In London, a newly erected system of loans to sovereign powers helped guarantee Greek and Latin American independence – yet its successors would later radically constrict the freedom of precisely these countries, as the conditions of multilateral loans became a powerful tool to wield over sovereign leaders in debtor countries. American humanitarian aid for the Greeks was a training ground for habits of administration and a cast of mind that have since been expanded across the globe with the rise of the US to the status of world hegemon. A precedent for “intervention” in other countries’ affairs, outlined in France’s invasion of Spain in 1823, was firmly established, with far-reaching consequences still felt in debates now over Ukraine.

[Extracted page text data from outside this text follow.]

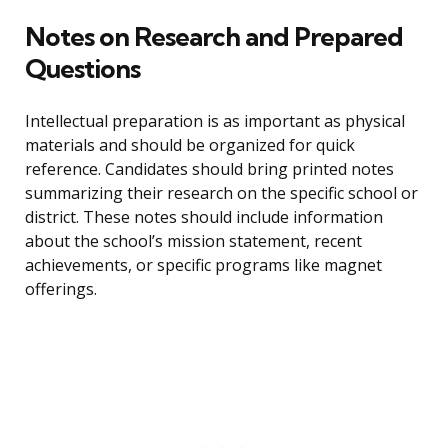
Notes on Research and Prepared
Questions
Intellectual preparation is as important as physical
materials and should be organized for quick
reference. Candidates should bring printed notes
summarizing their research on the specific school or
district. These notes should include information
about the school’s mission statement, recent
achievements, or specific programs like magnet
offerings.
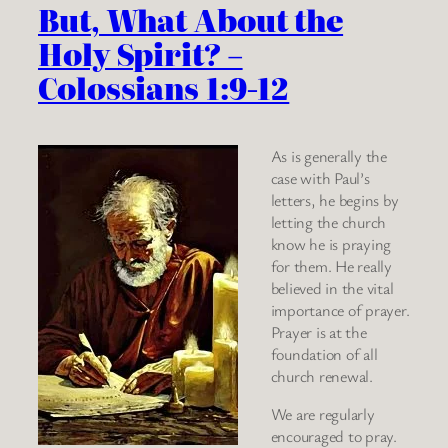
But, What About the
Holy Spirit? –
Colossians 1:9-12
As is generally the
case with Paul’s
letters, he begins by
letting the church
know he is praying
for them. He really
believed in the vital
importance of prayer.
Prayer is at the
foundation of all
church renewal.
We are regularly
encouraged to pray.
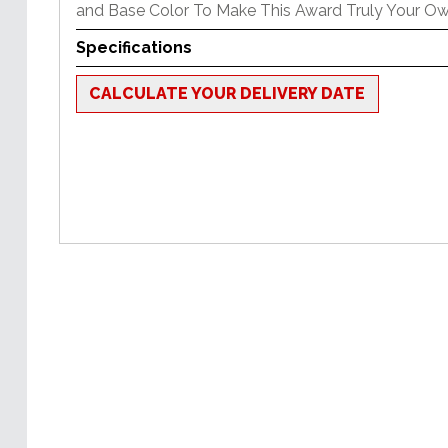
and Base Color To Make This Award Truly Your Ow
Specifications
CALCULATE YOUR DELIVERY DATE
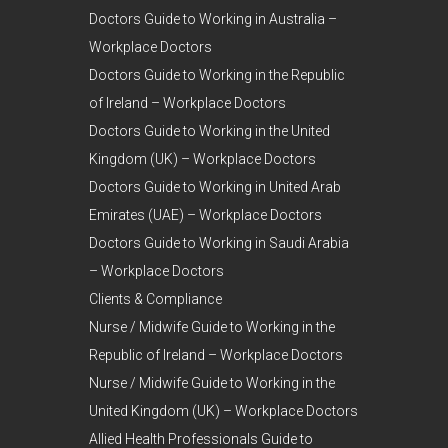
Doctors Guide to Working in Australia –
Workplace Doctors
Doctors Guide to Working in the Republic
of Ireland – Workplace Doctors
Doctors Guide to Working in the United
Kingdom (UK) – Workplace Doctors
Doctors Guide to Working in United Arab
Emirates (UAE) – Workplace Doctors
Doctors Guide to Working in Saudi Arabia
– Workplace Doctors
Clients & Compliance
Nurse / Midwife Guide to Working in the
Republic of Ireland – Workplace Doctors
Nurse / Midwife Guide to Working in the
United Kingdom (UK) – Workplace Doctors
Allied Health Professionals Guide to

The Greek Revolution’s half-chronological, half-thematic organisation is justified by the several levels on which the book must operate – explaining the shifting currents of support for the Greeks in Europe, intrigues in the Ottoman world, politicking among Greek leaders and the fighting itself. But it also makes an already dizzying set of characters and events seem even more confusing, as battles and sieges are narrated several times over. Mazower’s treatment of the revolution, in the works for over a decade and published to coincide with its 200th anniversary, surely takes its place as the authoritative single-volume account in English, but it feels slightly unfinished in places – the index, for example, is often off by a couple pages. Is it possible that, like the revolution which is its subject, a long gestation and pre-planned schedule did not wholly prevent the author’s great salvo from detonating prematurely?